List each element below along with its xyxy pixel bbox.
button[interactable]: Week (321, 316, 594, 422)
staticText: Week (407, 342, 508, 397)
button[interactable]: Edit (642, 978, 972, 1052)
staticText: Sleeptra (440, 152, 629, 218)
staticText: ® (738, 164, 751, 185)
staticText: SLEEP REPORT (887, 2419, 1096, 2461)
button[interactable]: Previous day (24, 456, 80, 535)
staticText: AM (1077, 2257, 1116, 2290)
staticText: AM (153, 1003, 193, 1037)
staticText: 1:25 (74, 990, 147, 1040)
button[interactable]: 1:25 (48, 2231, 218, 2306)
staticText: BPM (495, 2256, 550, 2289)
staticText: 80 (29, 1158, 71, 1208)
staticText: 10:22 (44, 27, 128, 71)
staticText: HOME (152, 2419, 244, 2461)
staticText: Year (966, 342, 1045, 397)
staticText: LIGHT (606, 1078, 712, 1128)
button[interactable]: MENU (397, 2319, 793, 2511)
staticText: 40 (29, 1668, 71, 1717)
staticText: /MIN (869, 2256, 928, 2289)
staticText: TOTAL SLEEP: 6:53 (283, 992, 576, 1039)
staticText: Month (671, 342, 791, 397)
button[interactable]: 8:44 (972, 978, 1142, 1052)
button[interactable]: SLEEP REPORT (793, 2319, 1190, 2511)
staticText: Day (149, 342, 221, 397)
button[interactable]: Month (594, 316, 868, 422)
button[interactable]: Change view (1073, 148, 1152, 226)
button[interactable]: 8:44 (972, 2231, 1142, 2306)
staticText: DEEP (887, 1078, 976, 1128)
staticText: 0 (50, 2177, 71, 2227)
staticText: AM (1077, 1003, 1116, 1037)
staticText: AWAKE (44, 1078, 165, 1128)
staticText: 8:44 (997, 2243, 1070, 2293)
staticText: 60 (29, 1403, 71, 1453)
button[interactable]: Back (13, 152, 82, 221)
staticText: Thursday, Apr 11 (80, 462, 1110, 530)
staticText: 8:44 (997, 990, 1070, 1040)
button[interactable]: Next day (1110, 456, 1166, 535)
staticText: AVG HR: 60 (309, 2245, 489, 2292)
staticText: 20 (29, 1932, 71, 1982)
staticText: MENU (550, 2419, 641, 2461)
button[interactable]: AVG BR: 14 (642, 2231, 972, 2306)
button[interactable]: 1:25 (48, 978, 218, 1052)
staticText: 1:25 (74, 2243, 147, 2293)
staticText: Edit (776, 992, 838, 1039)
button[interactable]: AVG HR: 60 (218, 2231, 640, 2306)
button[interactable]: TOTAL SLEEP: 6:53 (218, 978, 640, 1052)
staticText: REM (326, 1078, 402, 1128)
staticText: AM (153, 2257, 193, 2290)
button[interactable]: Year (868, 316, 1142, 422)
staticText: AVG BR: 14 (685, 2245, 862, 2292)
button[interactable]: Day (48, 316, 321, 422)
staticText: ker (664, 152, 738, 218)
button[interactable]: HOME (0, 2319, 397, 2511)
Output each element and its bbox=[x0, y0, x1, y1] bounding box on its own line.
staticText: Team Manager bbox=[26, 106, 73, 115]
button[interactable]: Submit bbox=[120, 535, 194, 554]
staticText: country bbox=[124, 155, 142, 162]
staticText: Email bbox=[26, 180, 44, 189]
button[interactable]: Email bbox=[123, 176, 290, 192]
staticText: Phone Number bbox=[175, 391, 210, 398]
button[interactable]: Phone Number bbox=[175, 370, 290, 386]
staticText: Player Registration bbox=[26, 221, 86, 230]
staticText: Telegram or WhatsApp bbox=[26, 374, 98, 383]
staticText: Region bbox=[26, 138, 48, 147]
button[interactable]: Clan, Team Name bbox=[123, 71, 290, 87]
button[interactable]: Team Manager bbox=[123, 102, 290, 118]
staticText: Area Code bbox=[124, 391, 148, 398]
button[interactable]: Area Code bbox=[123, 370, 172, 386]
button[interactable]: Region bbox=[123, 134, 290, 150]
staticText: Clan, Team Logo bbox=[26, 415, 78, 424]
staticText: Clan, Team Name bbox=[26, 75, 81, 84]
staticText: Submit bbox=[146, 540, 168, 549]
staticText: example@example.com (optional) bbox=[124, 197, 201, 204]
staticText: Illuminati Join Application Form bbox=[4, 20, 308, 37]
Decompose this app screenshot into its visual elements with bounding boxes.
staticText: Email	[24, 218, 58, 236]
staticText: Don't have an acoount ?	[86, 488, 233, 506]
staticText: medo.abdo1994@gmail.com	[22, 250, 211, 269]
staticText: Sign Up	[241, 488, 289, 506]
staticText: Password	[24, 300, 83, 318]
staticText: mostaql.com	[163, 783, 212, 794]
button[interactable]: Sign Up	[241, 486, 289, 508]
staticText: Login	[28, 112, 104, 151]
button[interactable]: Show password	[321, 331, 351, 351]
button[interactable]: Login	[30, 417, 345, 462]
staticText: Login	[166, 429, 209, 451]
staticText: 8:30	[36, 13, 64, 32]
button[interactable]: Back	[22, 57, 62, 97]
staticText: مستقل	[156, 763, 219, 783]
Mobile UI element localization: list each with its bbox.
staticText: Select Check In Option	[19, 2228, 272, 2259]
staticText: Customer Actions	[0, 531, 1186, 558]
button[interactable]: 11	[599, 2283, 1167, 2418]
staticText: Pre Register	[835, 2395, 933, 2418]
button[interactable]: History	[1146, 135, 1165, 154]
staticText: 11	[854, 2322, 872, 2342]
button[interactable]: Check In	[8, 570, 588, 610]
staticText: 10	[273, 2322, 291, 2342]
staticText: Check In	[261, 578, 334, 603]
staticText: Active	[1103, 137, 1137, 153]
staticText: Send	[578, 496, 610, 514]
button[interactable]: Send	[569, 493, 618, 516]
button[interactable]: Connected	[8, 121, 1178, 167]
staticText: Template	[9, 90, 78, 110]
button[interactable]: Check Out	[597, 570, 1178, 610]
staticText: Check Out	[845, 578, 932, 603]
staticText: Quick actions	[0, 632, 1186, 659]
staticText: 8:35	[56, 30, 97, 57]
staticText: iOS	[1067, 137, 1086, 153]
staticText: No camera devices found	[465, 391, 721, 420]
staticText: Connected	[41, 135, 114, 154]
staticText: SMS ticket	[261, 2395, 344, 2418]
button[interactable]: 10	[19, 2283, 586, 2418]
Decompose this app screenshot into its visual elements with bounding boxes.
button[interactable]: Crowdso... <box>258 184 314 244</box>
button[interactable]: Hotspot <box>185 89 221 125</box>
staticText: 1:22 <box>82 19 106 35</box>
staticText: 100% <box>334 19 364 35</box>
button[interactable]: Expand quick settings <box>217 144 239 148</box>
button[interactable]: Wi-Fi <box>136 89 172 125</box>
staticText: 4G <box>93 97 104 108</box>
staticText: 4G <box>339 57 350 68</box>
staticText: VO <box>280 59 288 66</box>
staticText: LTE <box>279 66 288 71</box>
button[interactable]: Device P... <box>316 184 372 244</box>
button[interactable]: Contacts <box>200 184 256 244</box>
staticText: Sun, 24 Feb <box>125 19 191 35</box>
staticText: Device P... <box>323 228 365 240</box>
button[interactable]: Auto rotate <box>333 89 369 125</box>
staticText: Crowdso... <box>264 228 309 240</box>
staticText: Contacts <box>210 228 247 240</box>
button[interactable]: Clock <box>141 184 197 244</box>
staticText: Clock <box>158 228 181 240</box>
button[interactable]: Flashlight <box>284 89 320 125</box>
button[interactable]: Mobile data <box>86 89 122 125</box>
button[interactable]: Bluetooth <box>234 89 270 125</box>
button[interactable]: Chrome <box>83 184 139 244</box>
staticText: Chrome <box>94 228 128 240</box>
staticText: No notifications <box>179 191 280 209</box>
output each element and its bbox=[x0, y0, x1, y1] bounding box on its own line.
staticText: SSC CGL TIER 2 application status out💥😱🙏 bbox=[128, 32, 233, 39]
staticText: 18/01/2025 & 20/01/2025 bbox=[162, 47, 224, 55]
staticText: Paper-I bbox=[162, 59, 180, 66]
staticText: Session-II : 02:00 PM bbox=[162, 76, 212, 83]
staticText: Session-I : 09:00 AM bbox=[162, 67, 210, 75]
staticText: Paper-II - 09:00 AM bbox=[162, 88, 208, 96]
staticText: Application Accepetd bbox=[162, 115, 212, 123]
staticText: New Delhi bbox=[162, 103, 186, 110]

++++++++++++++++++++

# BRIEF
Pull out all lines from the entries above that include the word "Paper".

# RESULT OF THIS TASK
staticText: Paper-I bbox=[162, 59, 180, 66]
staticText: Paper-II - 09:00 AM bbox=[162, 88, 208, 96]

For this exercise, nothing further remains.